▶ TASK DETAILS
Copy each line of the entries that contains the word "også".

START GIVEN INFORMATION

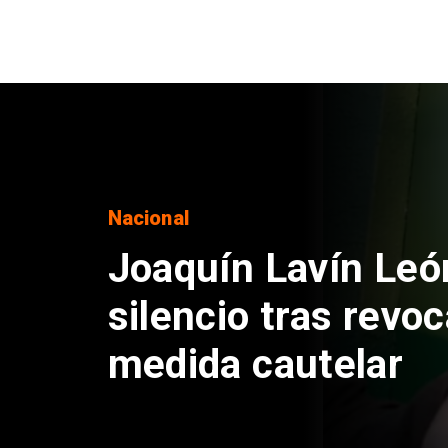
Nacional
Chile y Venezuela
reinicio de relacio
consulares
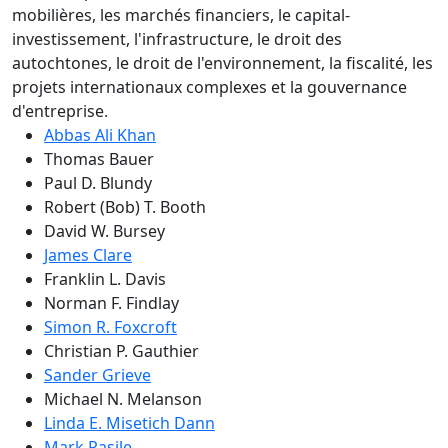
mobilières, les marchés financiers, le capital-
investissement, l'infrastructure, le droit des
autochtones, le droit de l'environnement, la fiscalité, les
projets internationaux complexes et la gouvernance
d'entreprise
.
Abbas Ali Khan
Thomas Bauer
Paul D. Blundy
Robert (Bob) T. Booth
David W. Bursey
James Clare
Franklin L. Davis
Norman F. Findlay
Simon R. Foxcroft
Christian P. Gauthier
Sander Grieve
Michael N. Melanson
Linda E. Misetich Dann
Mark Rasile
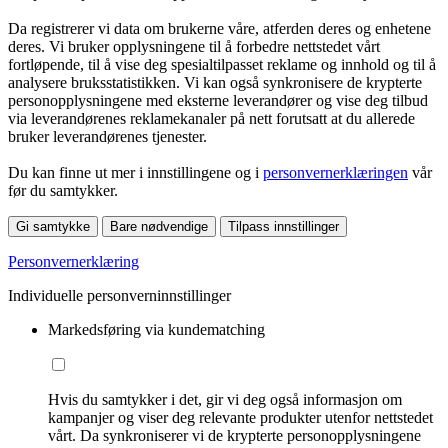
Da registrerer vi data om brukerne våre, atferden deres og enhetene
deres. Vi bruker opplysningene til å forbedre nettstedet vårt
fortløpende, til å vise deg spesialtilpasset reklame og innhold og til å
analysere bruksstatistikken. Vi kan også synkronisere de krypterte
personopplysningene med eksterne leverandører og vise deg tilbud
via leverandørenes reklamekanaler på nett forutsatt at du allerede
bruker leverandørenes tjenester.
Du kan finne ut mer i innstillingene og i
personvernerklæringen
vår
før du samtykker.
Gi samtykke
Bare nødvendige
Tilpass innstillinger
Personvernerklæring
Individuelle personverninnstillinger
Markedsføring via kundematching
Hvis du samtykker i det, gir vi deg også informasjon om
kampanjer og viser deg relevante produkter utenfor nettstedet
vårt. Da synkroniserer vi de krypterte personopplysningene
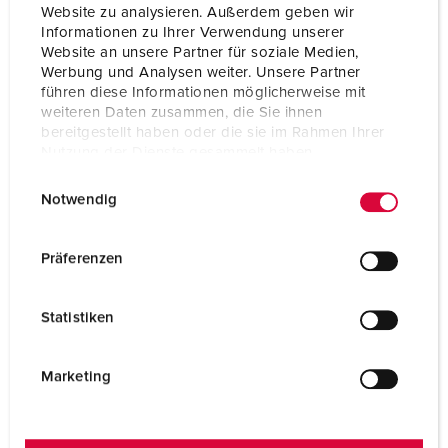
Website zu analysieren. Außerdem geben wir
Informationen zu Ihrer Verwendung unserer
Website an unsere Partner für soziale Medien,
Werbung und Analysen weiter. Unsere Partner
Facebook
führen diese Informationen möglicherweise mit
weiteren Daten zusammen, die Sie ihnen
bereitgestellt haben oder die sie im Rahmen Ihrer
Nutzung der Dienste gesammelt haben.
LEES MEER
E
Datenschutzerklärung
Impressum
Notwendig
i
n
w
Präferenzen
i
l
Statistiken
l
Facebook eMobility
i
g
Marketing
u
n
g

END GIVEN INFORMATION
START GIVEN INFORMATION

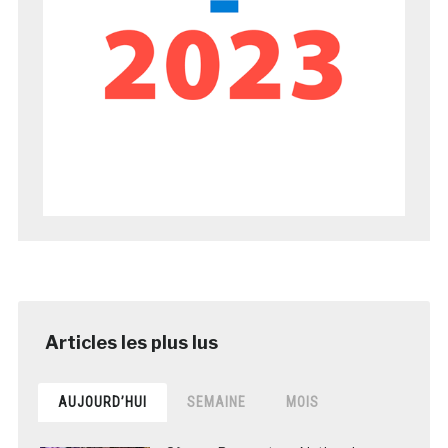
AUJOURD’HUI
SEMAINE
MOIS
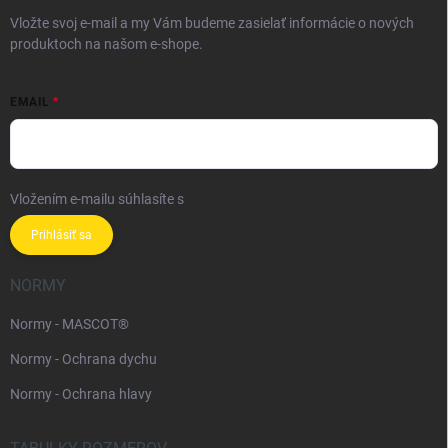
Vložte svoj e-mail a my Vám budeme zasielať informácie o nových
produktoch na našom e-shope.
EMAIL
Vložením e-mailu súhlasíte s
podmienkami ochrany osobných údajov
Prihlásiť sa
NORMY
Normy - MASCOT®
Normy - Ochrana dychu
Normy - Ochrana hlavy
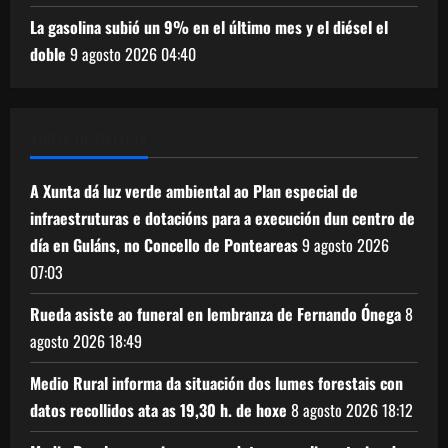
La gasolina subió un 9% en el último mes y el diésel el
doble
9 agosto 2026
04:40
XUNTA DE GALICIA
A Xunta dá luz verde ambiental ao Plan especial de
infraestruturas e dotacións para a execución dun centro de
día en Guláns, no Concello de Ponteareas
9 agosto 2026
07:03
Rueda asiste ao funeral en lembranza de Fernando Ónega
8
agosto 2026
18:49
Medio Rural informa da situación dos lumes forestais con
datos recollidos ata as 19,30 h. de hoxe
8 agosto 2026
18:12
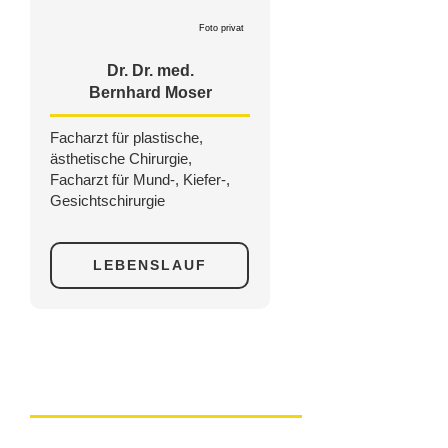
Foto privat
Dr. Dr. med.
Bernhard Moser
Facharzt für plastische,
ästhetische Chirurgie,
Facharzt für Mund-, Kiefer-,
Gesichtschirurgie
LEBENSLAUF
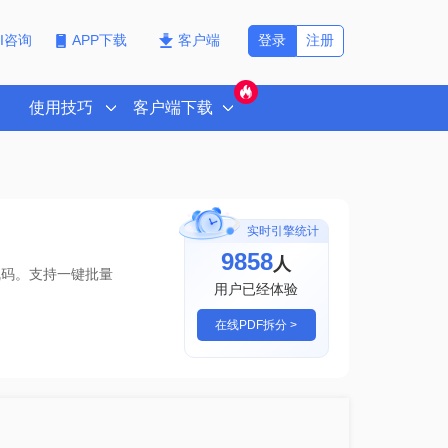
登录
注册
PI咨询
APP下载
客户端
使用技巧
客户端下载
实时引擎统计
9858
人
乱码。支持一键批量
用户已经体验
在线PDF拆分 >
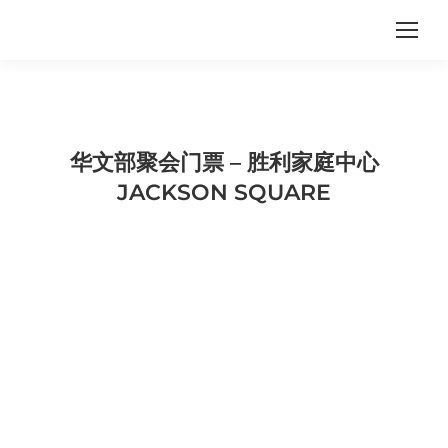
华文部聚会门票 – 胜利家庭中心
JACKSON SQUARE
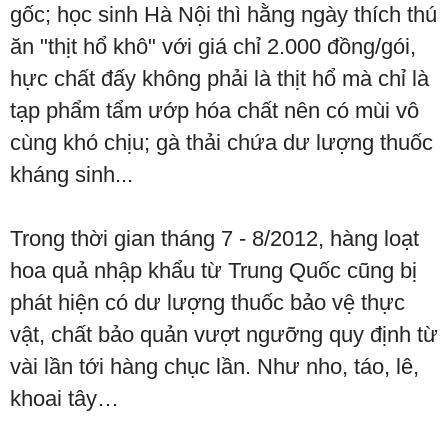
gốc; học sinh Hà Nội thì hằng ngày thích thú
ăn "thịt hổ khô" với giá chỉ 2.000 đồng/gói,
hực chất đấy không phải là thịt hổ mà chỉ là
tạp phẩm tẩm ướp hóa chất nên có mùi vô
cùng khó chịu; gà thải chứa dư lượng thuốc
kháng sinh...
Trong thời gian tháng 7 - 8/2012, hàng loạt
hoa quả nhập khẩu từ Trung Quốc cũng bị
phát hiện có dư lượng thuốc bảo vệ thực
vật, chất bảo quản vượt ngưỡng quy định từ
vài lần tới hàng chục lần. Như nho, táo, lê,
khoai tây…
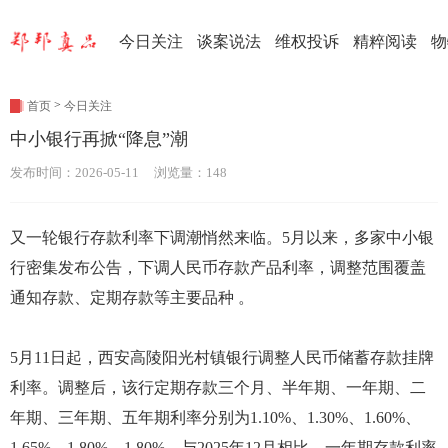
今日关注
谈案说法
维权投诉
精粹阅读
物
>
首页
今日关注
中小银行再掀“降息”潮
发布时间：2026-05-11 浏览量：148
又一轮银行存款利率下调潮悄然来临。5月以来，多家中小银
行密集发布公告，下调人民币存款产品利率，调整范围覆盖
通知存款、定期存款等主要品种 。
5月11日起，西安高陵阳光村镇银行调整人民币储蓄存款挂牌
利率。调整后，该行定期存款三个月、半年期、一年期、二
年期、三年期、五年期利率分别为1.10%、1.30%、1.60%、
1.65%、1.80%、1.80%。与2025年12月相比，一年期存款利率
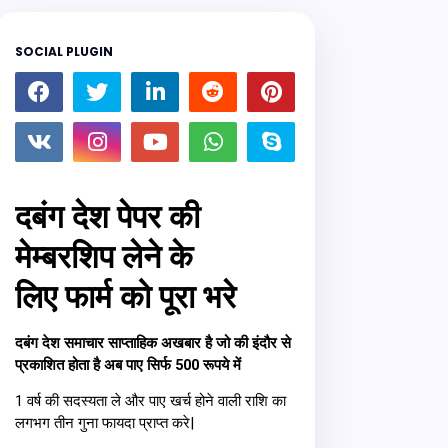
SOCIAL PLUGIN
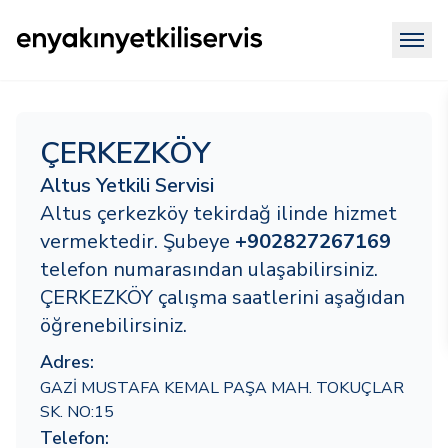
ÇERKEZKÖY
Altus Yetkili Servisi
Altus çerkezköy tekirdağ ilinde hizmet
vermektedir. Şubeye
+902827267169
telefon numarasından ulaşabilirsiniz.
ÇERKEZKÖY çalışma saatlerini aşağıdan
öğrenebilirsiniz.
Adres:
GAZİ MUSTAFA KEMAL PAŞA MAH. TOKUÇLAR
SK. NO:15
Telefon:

END GIVEN INFORMATION
START GIVEN INFORMATION

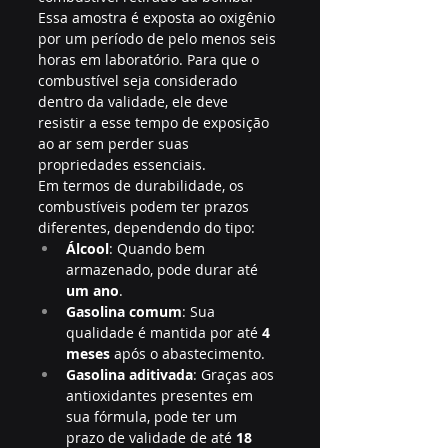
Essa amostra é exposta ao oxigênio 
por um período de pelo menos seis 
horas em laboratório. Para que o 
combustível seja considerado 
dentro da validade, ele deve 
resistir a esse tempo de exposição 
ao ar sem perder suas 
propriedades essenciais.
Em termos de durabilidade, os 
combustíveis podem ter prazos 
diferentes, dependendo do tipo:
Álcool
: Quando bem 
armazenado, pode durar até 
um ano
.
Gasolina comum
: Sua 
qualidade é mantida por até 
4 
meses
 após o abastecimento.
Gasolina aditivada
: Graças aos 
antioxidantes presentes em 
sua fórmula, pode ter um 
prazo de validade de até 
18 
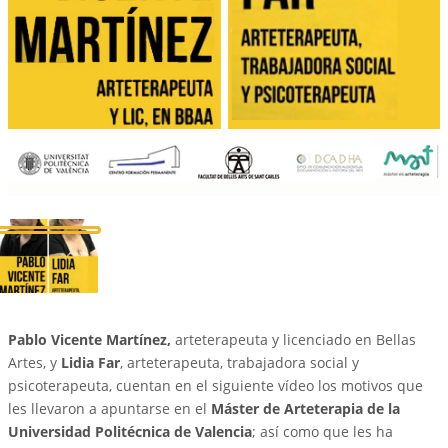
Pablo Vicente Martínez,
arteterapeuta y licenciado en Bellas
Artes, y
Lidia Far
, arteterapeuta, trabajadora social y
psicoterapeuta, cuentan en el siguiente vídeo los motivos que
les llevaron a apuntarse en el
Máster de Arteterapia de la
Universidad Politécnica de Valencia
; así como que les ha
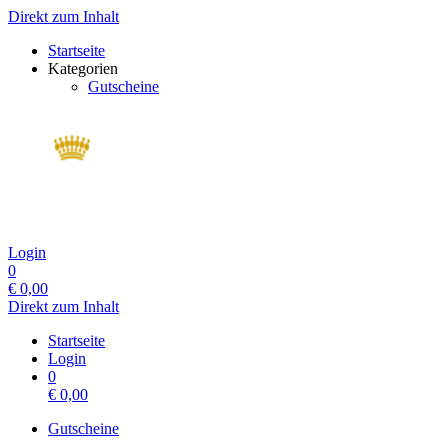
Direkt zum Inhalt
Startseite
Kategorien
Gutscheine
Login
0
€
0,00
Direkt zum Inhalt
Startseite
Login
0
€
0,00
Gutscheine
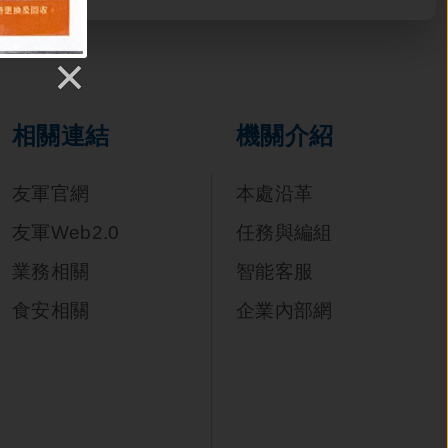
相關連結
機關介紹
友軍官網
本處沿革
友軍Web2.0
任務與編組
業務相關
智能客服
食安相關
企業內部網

END GIVEN INFORMATION

▶ ANSWER SECTION
analysere bruksstatistikken. Vi kan også synkronisere de krypterte
Hvis du samtykker i det, gir vi deg også informasjon om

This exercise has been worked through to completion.